Конечно, я с глубоким интересом рассматривал и древние горельефы, и памятные доски, и какие-то простые стеклянные банки с увядшими цветами возле скульптуры Пенкнэй Мадонны. Да и сама эта мадонна, не нарумяненная, не украшенная позолотой в духе многих других католических изваяний, а суровая и скорбная, явилась мне такой, какой я видел ее однажды. А может быть, мне почудилось, что я ее видел… Не знаю, хотя в ее левой руке, судорожно стиснувшей платок, — в этом извечном жесте скорбящей женщины, — было что-то глубоко памятное мне.

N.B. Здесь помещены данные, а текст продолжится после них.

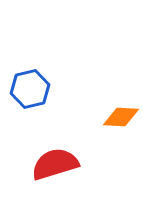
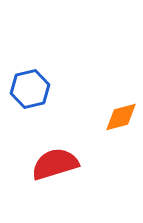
orange diamond: rotated 18 degrees counterclockwise
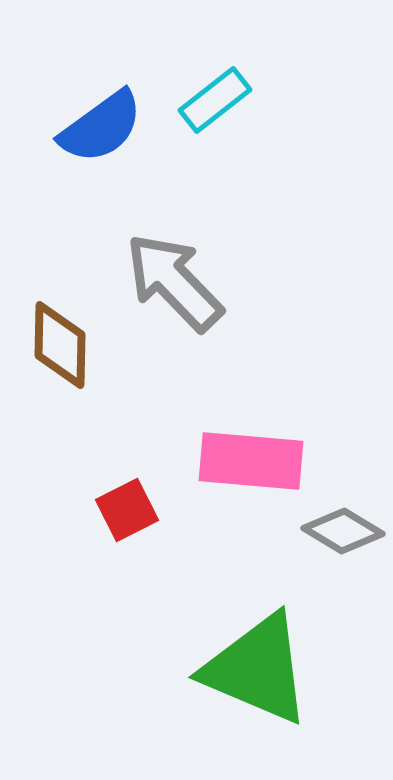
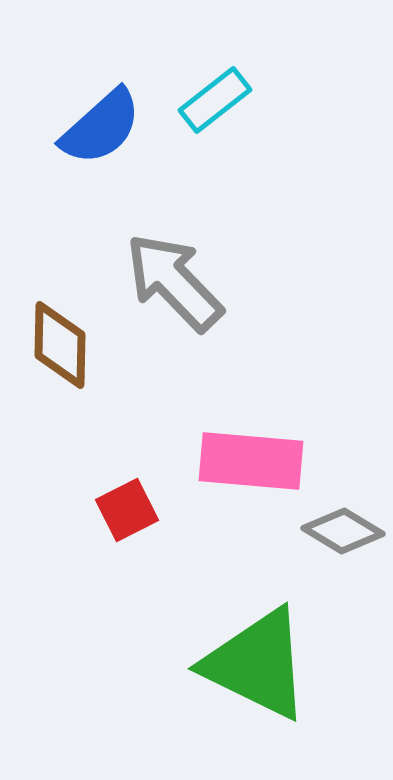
blue semicircle: rotated 6 degrees counterclockwise
green triangle: moved 5 px up; rotated 3 degrees clockwise
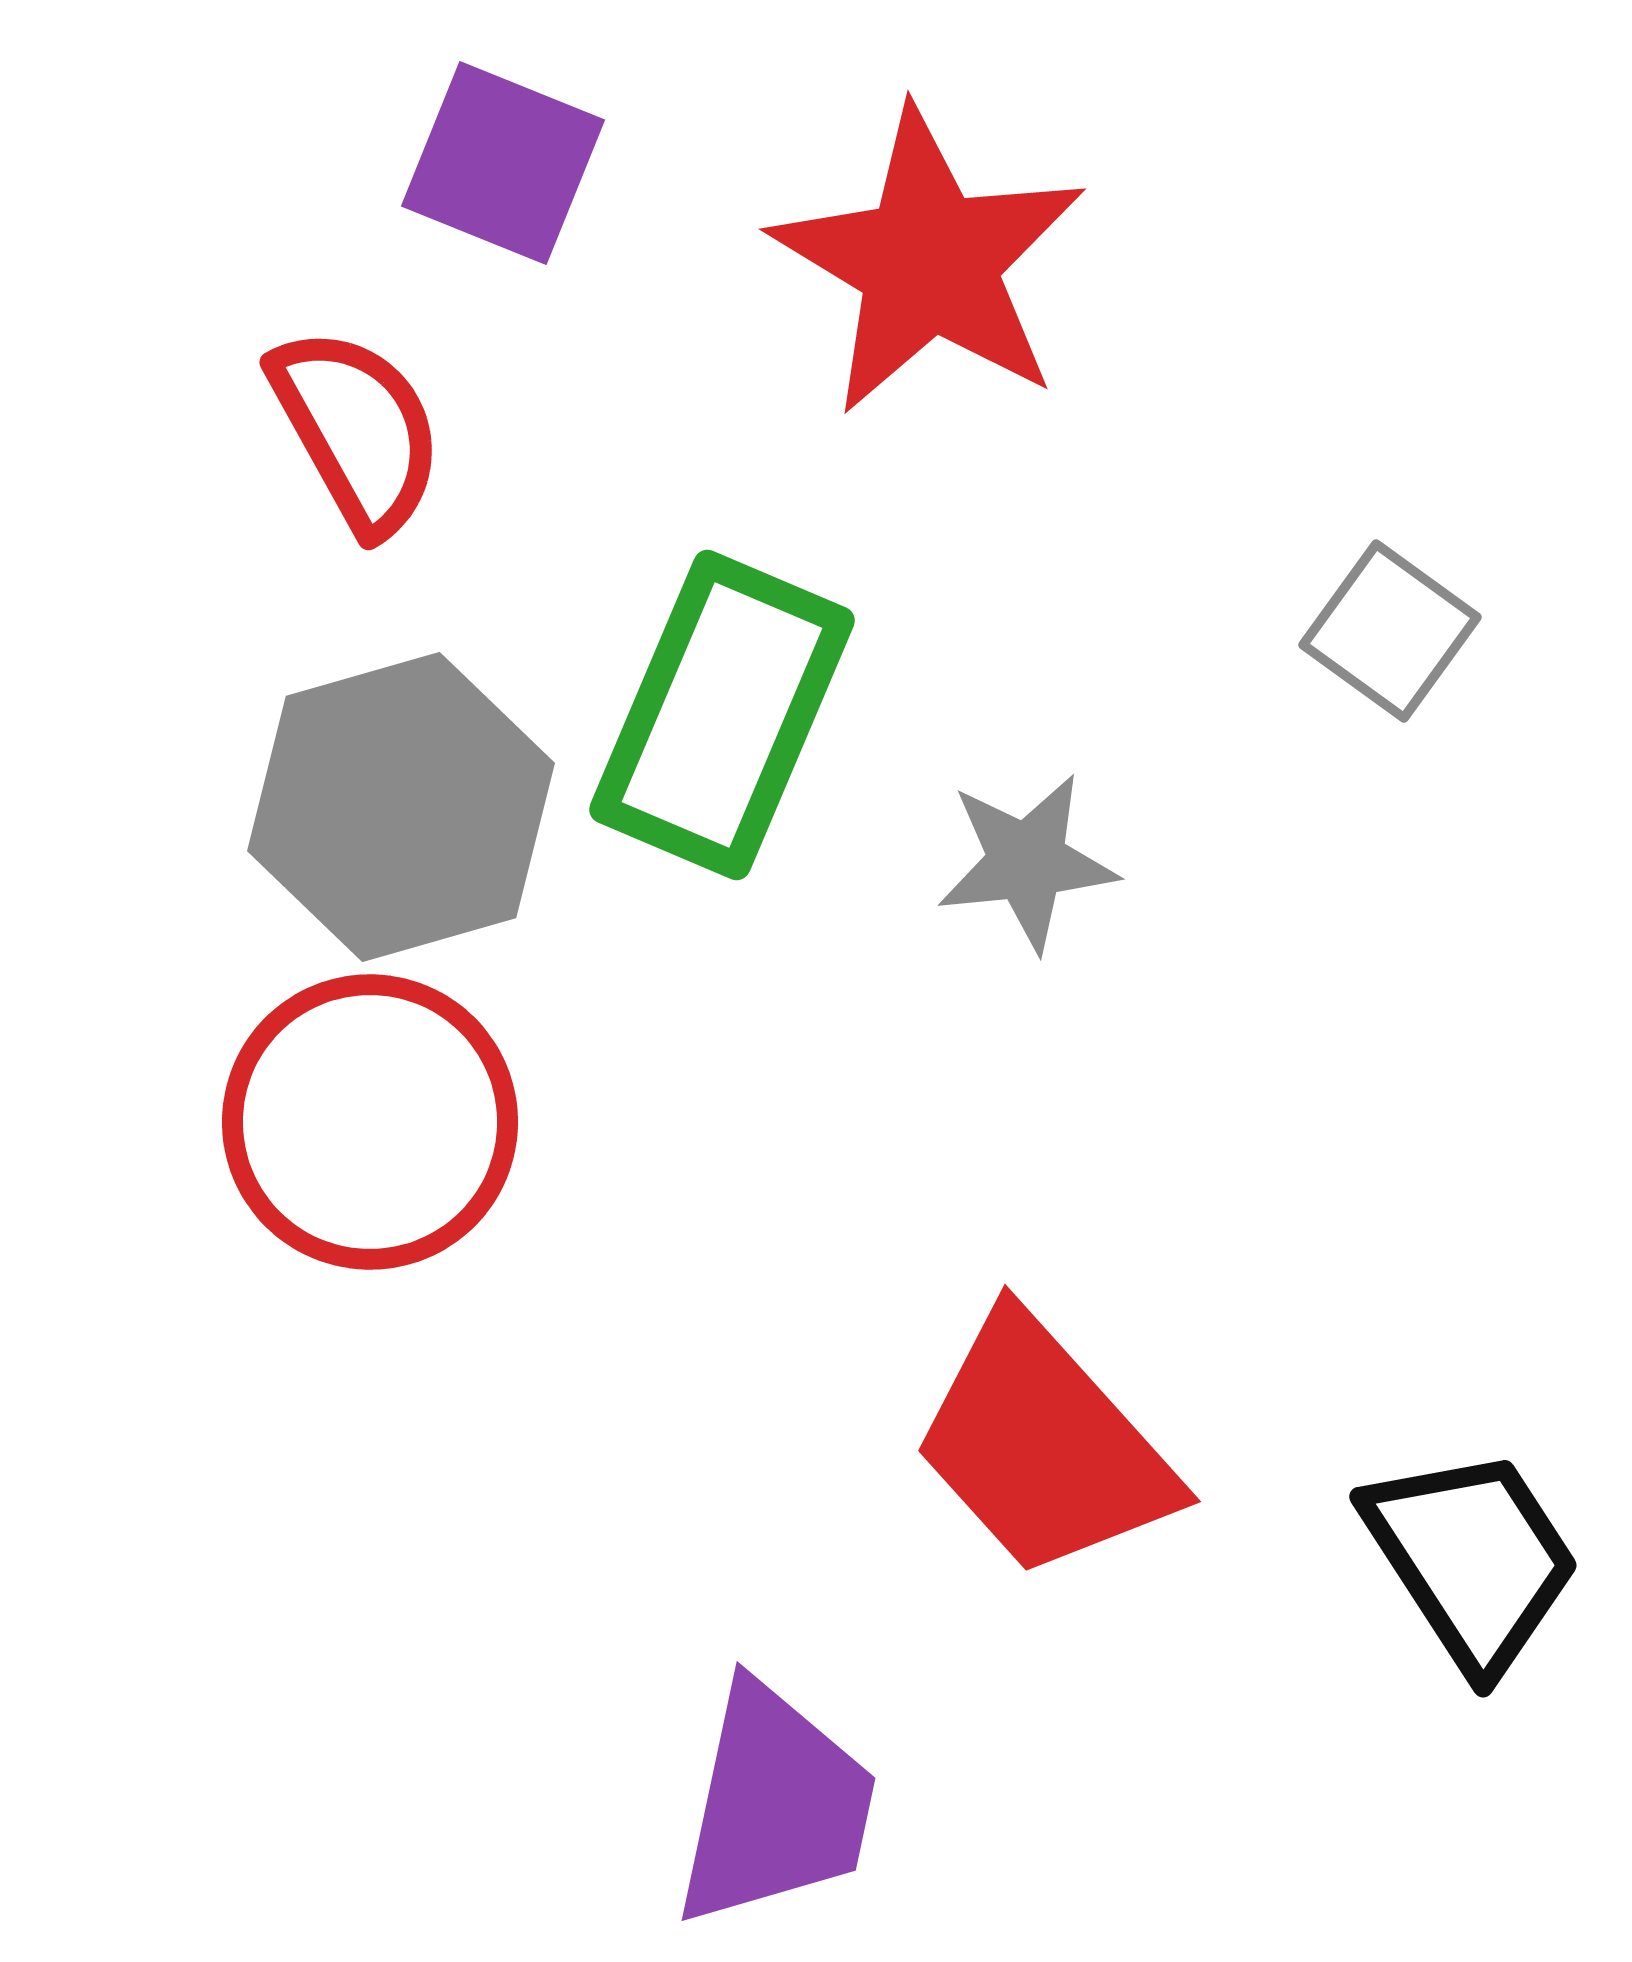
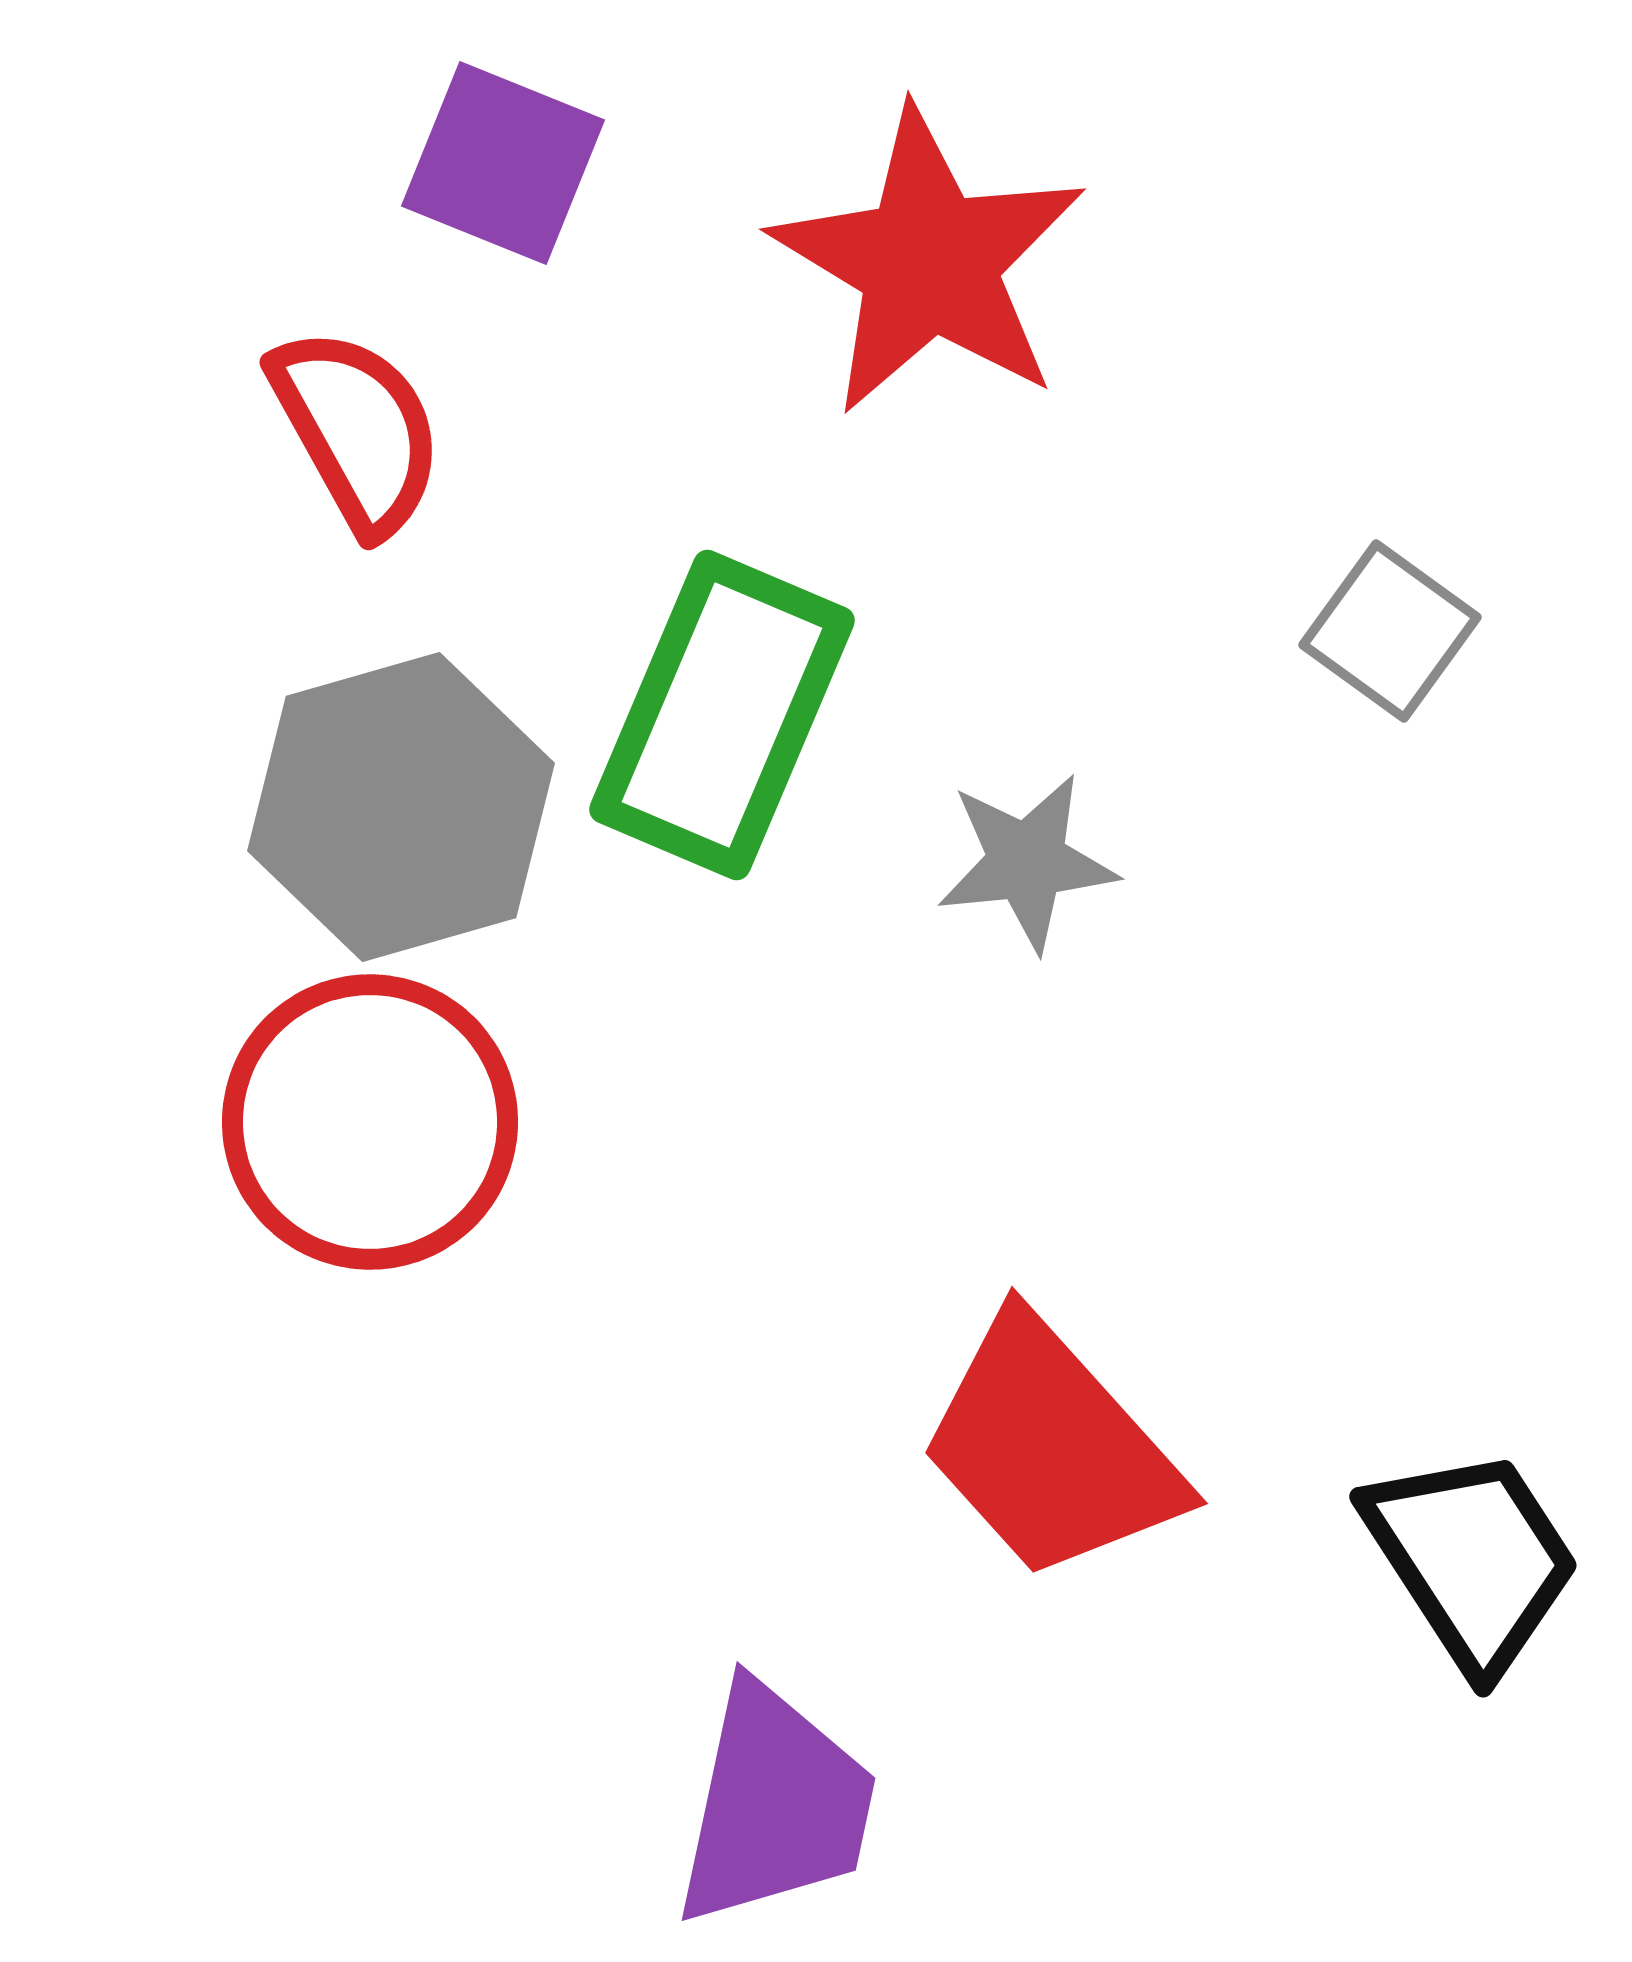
red trapezoid: moved 7 px right, 2 px down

Но что это?.. Первая токката органиста?.. Или бомбовый удар?.. Почему зазмеились трещины на краснокирпичных сводах? И почему так медленно идет вдоль стены пани Янина?.. Все звуковое пространство заполняется одним пронзительным свистом. Это немецкая «рама» привела сюда «мессершмитты». Взрыв! Но почему так хорально-торжественна и величава наступившая тишина? Лишь где-то сыплются со стен цветные хрусталики витражей. И снова обвал космической мощи сотрясает основы этой текучей, этой органной архитектуры. Нет больше сил выдерживать напряжение: здесь рушится вселенная, а в средоточии ее вновь и вновь возникает готика беспрерывных и мощных звуков!

* * *

Когда с пани Яниной мы вышли из холодной и темной базилики, прямо в лицо ударило закатное солнце, которое ослепило на миг и сразу же вернуло мне дневное сознание. Между тем асфальтированная дорожка повела нас к стоянке легковых автомашин, где, правда, не было ни одной машины и где только наш оранжевый «фиат» стоял рядом с летним павильоном. Сквозь запыленные стеклянные стены виднелись столы, закрытые газетами, заставленные перевернутыми вверх ножками стульями. Не сезон!.. Так почему же вдруг затосковало сердце о России, почему оно зашлось болью о молодости и той далекой фронтовой весне?

* * *

Эти объезды и обходы прямо по пашне, подымавшейся вверх и там обозначавшей линию горизонта, стали самой дорогой, поскольку дорога, как и вся эта испаханная осенью земля, затекла глинисто-ржавой жижей. Ничего не скажешь: досталось пашне, вновь перепаханной гусеницами тракторов, самоходных установок, колесами пушек и автомашин, ободьями подвод, — всей военной силой, приведенной приказом в стремительное наступление. Но более всего это месиво на западном берегу Одера замесило неисчислимое множество солдатских ног. Ибо не одна эта дорога, а все пути-дороги, ведущие на запад, покрытые асфальтом, утрамбованные гравием, ухоженные, обсаженные черешнями, не могли вместить весеннего половодья советских войск, хлынувших со всех плацдармов и предмостных укреплений.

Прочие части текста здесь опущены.